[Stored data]

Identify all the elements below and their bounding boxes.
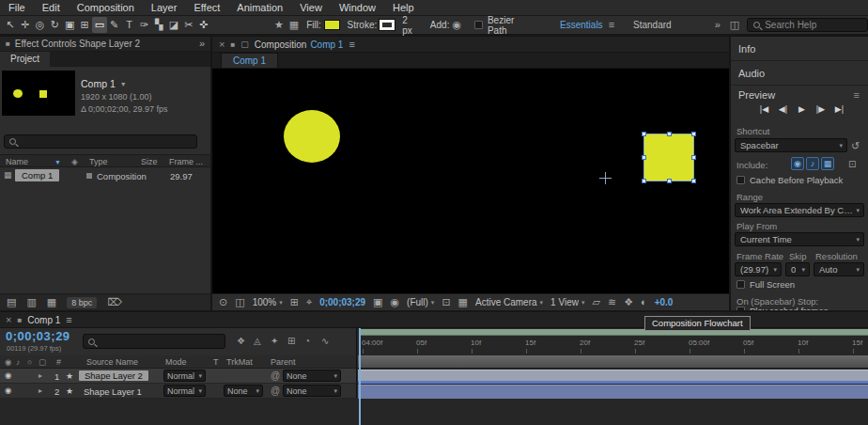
panel-menu-icon[interactable]: ≡: [66, 315, 71, 325]
column-number[interactable]: #: [56, 357, 61, 367]
column-frame[interactable]: Frame ...: [169, 157, 203, 166]
preview-panel-header[interactable]: Preview: [731, 86, 868, 104]
pickwhip-icon[interactable]: @: [271, 386, 280, 396]
selection-handle[interactable]: [691, 155, 696, 160]
shortcut-select[interactable]: Spacebar ▾: [735, 138, 847, 152]
pan-behind-tool[interactable]: ⊞: [77, 17, 92, 33]
viewer-tab-comp1[interactable]: Comp 1: [221, 53, 278, 68]
panel-menu-icon[interactable]: ≡: [854, 89, 860, 101]
mini-flowchart-icon[interactable]: ❖: [237, 336, 245, 346]
label-column-icon[interactable]: ◈: [71, 157, 78, 166]
layer-bar-2[interactable]: [358, 385, 868, 399]
roto-brush-tool[interactable]: ✂: [181, 17, 196, 33]
comp-time-display[interactable]: 0;00;03;29: [319, 297, 365, 307]
checkbox-box[interactable]: [736, 280, 745, 289]
composition-tab-comp-name[interactable]: Comp 1: [310, 39, 343, 50]
pixel-aspect-icon[interactable]: ▱: [592, 297, 599, 307]
eraser-tool[interactable]: ◪: [166, 17, 181, 33]
help-search[interactable]: [747, 18, 868, 32]
layer-name[interactable]: Shape Layer 2: [79, 370, 148, 381]
composition-viewport[interactable]: [212, 69, 729, 293]
shape-ellipse[interactable]: [284, 110, 340, 163]
region-of-interest-icon[interactable]: ⊡: [442, 297, 450, 307]
draft-3d-icon[interactable]: ◬: [254, 336, 261, 346]
workspace-menu-icon[interactable]: ≡: [609, 20, 614, 30]
menu-item-help[interactable]: Help: [384, 2, 423, 13]
close-icon[interactable]: ×: [6, 314, 11, 325]
selection-handle[interactable]: [642, 132, 646, 136]
exposure-value[interactable]: +0.0: [655, 297, 674, 307]
zoom-tool[interactable]: ◎: [33, 17, 48, 33]
show-snapshot-icon[interactable]: ◉: [390, 297, 399, 307]
always-preview-icon[interactable]: ⊙: [219, 297, 227, 307]
selection-handle[interactable]: [691, 179, 696, 183]
project-search[interactable]: [4, 134, 197, 149]
timeline-search[interactable]: [83, 334, 225, 349]
composition-tab-title[interactable]: Composition: [255, 39, 307, 50]
play-button[interactable]: ▶: [795, 104, 809, 114]
menu-item-file[interactable]: File: [0, 2, 34, 13]
expand-icon[interactable]: ▸: [39, 386, 42, 395]
skip-select[interactable]: 0 ▾: [785, 262, 810, 276]
shape-square-selected[interactable]: [643, 134, 694, 181]
magnification-select[interactable]: 100% ▾: [253, 297, 283, 307]
snapshot-icon[interactable]: ▣: [373, 297, 382, 307]
menu-item-edit[interactable]: Edit: [34, 2, 69, 13]
bezier-path-checkbox[interactable]: Bezier Path: [474, 15, 535, 36]
blend-mode-select[interactable]: Normal ▾: [163, 370, 206, 382]
column-name[interactable]: Name: [6, 157, 28, 166]
rectangle-tool[interactable]: ▭: [92, 17, 107, 33]
selection-handle[interactable]: [667, 132, 672, 136]
transparency-grid-icon[interactable]: ▦: [458, 297, 468, 307]
blend-mode-select[interactable]: Normal ▾: [163, 385, 206, 397]
new-composition-icon[interactable]: ▦: [47, 297, 56, 307]
expand-icon[interactable]: ▸: [39, 371, 42, 380]
type-tool[interactable]: T: [122, 17, 137, 33]
column-t[interactable]: T: [213, 357, 219, 367]
fill-color-swatch[interactable]: [324, 20, 340, 30]
time-ruler[interactable]: 04:00f 05f 10f 15f 20f 25f 05:00f 05f 10…: [358, 328, 868, 355]
camera-select[interactable]: Active Camera ▾: [475, 297, 543, 307]
exposure-toggle-icon[interactable]: ◐: [641, 297, 647, 307]
stroke-width-value[interactable]: 2 px: [402, 15, 420, 36]
selection-handle[interactable]: [691, 132, 696, 136]
clone-stamp-tool[interactable]: ▚: [151, 17, 166, 33]
info-panel-header[interactable]: Info: [731, 37, 868, 61]
tab-overflow-icon[interactable]: »: [199, 39, 205, 49]
column-parent[interactable]: Parent: [271, 357, 296, 367]
layer-bar-1[interactable]: [358, 370, 868, 384]
timeline-search-input[interactable]: [100, 337, 212, 347]
selection-handle[interactable]: [642, 155, 646, 160]
layer-row-2[interactable]: ◉ ▸ 2 ★ Shape Layer 1 Normal ▾ None ▾ @ …: [0, 384, 357, 399]
brush-tool[interactable]: ✑: [136, 17, 151, 33]
layer-row-1[interactable]: ◉ ▸ 1 ★ Shape Layer 2 Normal ▾ @ None ▾: [0, 369, 357, 384]
menu-item-effect[interactable]: Effect: [185, 2, 228, 13]
graph-editor-icon[interactable]: ∿: [321, 336, 329, 346]
close-icon[interactable]: ×: [219, 39, 225, 50]
parent-select[interactable]: None ▾: [283, 370, 341, 382]
previous-frame-button[interactable]: ◀|: [776, 104, 790, 114]
new-folder-icon[interactable]: ▥: [26, 297, 36, 307]
next-frame-button[interactable]: |▶: [814, 104, 828, 114]
menu-item-window[interactable]: Window: [331, 2, 384, 13]
trash-icon[interactable]: ⌦: [107, 297, 122, 307]
workspace-essentials[interactable]: Essentials: [560, 20, 603, 30]
column-source-name[interactable]: Source Name: [86, 357, 138, 367]
current-time-display[interactable]: 0;00;03;29: [6, 329, 70, 343]
viewer-lock-icon[interactable]: ▢: [240, 40, 249, 49]
column-trkmat[interactable]: TrkMat: [226, 357, 253, 367]
eye-icon[interactable]: ◉: [5, 370, 11, 380]
view-options-icon[interactable]: ◫: [235, 297, 244, 307]
selection-handle[interactable]: [667, 179, 672, 183]
tab-project[interactable]: Project: [0, 52, 50, 67]
hand-tool[interactable]: ✛: [18, 17, 33, 33]
comp-name[interactable]: Comp 1: [81, 78, 116, 89]
last-frame-button[interactable]: ▶|: [832, 104, 846, 114]
flyout-caret-icon[interactable]: ▼: [120, 81, 127, 87]
add-pulldown-icon[interactable]: ◉: [452, 20, 461, 30]
eye-icon[interactable]: ◉: [5, 386, 11, 395]
include-overlays-icon[interactable]: ▦: [821, 157, 834, 170]
play-cached-frames-checkbox[interactable]: Play cached frames: [736, 306, 828, 310]
workspace-standard[interactable]: Standard: [633, 20, 672, 30]
interpret-footage-icon[interactable]: ▤: [7, 297, 16, 307]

Exercise
Output each record above exactly; omit the images.

Answer section
Identify all the elements below and their bounding boxes.
panel-menu-icon[interactable]: ≡: [66, 315, 71, 325]
column-number[interactable]: #: [56, 357, 61, 367]
column-frame[interactable]: Frame ...: [169, 157, 203, 166]
preview-panel-header[interactable]: Preview: [731, 86, 868, 104]
pickwhip-icon[interactable]: @: [271, 386, 280, 396]
selection-handle[interactable]: [691, 155, 696, 160]
shortcut-select[interactable]: Spacebar ▾: [735, 138, 847, 152]
pan-behind-tool[interactable]: ⊞: [77, 17, 92, 33]
viewer-tab-comp1[interactable]: Comp 1: [221, 53, 278, 68]
panel-menu-icon[interactable]: ≡: [854, 89, 860, 101]
mini-flowchart-icon[interactable]: ❖: [237, 336, 245, 346]
label-column-icon[interactable]: ◈: [71, 157, 78, 166]
layer-bar-2[interactable]: [358, 385, 868, 399]
roto-brush-tool[interactable]: ✂: [181, 17, 196, 33]
comp-time-display[interactable]: 0;00;03;29: [319, 297, 365, 307]
checkbox-box[interactable]: [736, 280, 745, 289]
composition-tab-comp-name[interactable]: Comp 1: [310, 39, 343, 50]
pixel-aspect-icon[interactable]: ▱: [592, 297, 599, 307]
eraser-tool[interactable]: ◪: [166, 17, 181, 33]
help-search[interactable]: [747, 18, 868, 32]
layer-name[interactable]: Shape Layer 2: [79, 370, 148, 381]
composition-viewport[interactable]: [212, 69, 729, 293]
shape-ellipse[interactable]: [284, 110, 340, 163]
region-of-interest-icon[interactable]: ⊡: [442, 297, 450, 307]
draft-3d-icon[interactable]: ◬: [254, 336, 261, 346]
workspace-menu-icon[interactable]: ≡: [609, 20, 614, 30]
menu-item-help[interactable]: Help: [384, 2, 423, 13]
close-icon[interactable]: ×: [6, 314, 11, 325]
selection-handle[interactable]: [642, 132, 646, 136]
exposure-value[interactable]: +0.0: [655, 297, 674, 307]
zoom-tool[interactable]: ◎: [33, 17, 48, 33]
show-snapshot-icon[interactable]: ◉: [390, 297, 399, 307]
always-preview-icon[interactable]: ⊙: [219, 297, 227, 307]
selection-handle[interactable]: [691, 179, 696, 183]
project-search[interactable]: [4, 134, 197, 149]
timeline-search[interactable]: [83, 334, 225, 349]
composition-tab-title[interactable]: Composition: [255, 39, 307, 50]
play-button[interactable]: ▶: [795, 104, 809, 114]
menu-item-file[interactable]: File: [0, 2, 34, 13]
expand-icon[interactable]: ▸: [39, 386, 42, 395]
skip-select[interactable]: 0 ▾: [785, 262, 810, 276]
shape-square-selected[interactable]: [643, 134, 694, 181]
magnification-select[interactable]: 100% ▾: [253, 297, 283, 307]
snapshot-icon[interactable]: ▣: [373, 297, 382, 307]
menu-item-edit[interactable]: Edit: [34, 2, 69, 13]
bezier-path-checkbox[interactable]: Bezier Path: [474, 15, 535, 36]
blend-mode-select[interactable]: Normal ▾: [163, 370, 206, 382]
column-name[interactable]: Name: [6, 157, 28, 166]
rectangle-tool[interactable]: ▭: [92, 17, 107, 33]
selection-handle[interactable]: [667, 132, 672, 136]
transparency-grid-icon[interactable]: ▦: [458, 297, 468, 307]
blend-mode-select[interactable]: Normal ▾: [163, 385, 206, 397]
new-composition-icon[interactable]: ▦: [47, 297, 56, 307]
expand-icon[interactable]: ▸: [39, 371, 42, 380]
type-tool[interactable]: T: [122, 17, 137, 33]
column-t[interactable]: T: [213, 357, 219, 367]
fill-color-swatch[interactable]: [324, 20, 340, 30]
time-ruler[interactable]: 04:00f 05f 10f 15f 20f 25f 05:00f 05f 10…: [358, 328, 868, 355]
camera-select[interactable]: Active Camera ▾: [475, 297, 543, 307]
exposure-toggle-icon[interactable]: ◐: [641, 297, 647, 307]
stroke-width-value[interactable]: 2 px: [402, 15, 420, 36]
selection-handle[interactable]: [691, 132, 696, 136]
clone-stamp-tool[interactable]: ▚: [151, 17, 166, 33]
info-panel-header[interactable]: Info: [731, 37, 868, 61]
tab-overflow-icon[interactable]: »: [199, 39, 205, 49]
column-parent[interactable]: Parent: [271, 357, 296, 367]
layer-bar-1[interactable]: [358, 370, 868, 384]
timeline-search-input[interactable]: [100, 337, 212, 347]
selection-handle[interactable]: [642, 155, 646, 160]
layer-row-2[interactable]: ◉ ▸ 2 ★ Shape Layer 1 Normal ▾ None ▾ @ …: [0, 384, 357, 399]
brush-tool[interactable]: ✑: [136, 17, 151, 33]
layer-row-1[interactable]: ◉ ▸ 1 ★ Shape Layer 2 Normal ▾ @ None ▾: [0, 369, 357, 384]
menu-item-effect[interactable]: Effect: [185, 2, 228, 13]
graph-editor-icon[interactable]: ∿: [321, 336, 329, 346]
close-icon[interactable]: ×: [219, 39, 225, 50]
parent-select[interactable]: None ▾: [283, 370, 341, 382]
previous-frame-button[interactable]: ◀|: [776, 104, 790, 114]
new-folder-icon[interactable]: ▥: [26, 297, 36, 307]
next-frame-button[interactable]: |▶: [814, 104, 828, 114]
menu-item-window[interactable]: Window: [331, 2, 384, 13]
trash-icon[interactable]: ⌦: [107, 297, 122, 307]
workspace-essentials[interactable]: Essentials: [560, 20, 603, 30]
column-source-name[interactable]: Source Name: [86, 357, 138, 367]
current-time-display[interactable]: 0;00;03;29: [6, 329, 70, 343]
viewer-lock-icon[interactable]: ▢: [240, 40, 249, 49]
column-trkmat[interactable]: TrkMat: [226, 357, 253, 367]
eye-icon[interactable]: ◉: [5, 370, 11, 380]
view-options-icon[interactable]: ◫: [235, 297, 244, 307]
selection-handle[interactable]: [667, 179, 672, 183]
tab-project[interactable]: Project: [0, 52, 50, 67]
hand-tool[interactable]: ✛: [18, 17, 33, 33]
comp-name[interactable]: Comp 1: [81, 78, 116, 89]
last-frame-button[interactable]: ▶|: [832, 104, 846, 114]
flyout-caret-icon[interactable]: ▼: [120, 81, 127, 87]
add-pulldown-icon[interactable]: ◉: [452, 20, 461, 30]
eye-icon[interactable]: ◉: [5, 386, 11, 395]
include-overlays-icon[interactable]: ▦: [821, 157, 834, 170]
play-cached-frames-checkbox[interactable]: Play cached frames: [736, 306, 828, 310]
workspace-standard[interactable]: Standard: [633, 20, 672, 30]
interpret-footage-icon[interactable]: ▤: [7, 297, 16, 307]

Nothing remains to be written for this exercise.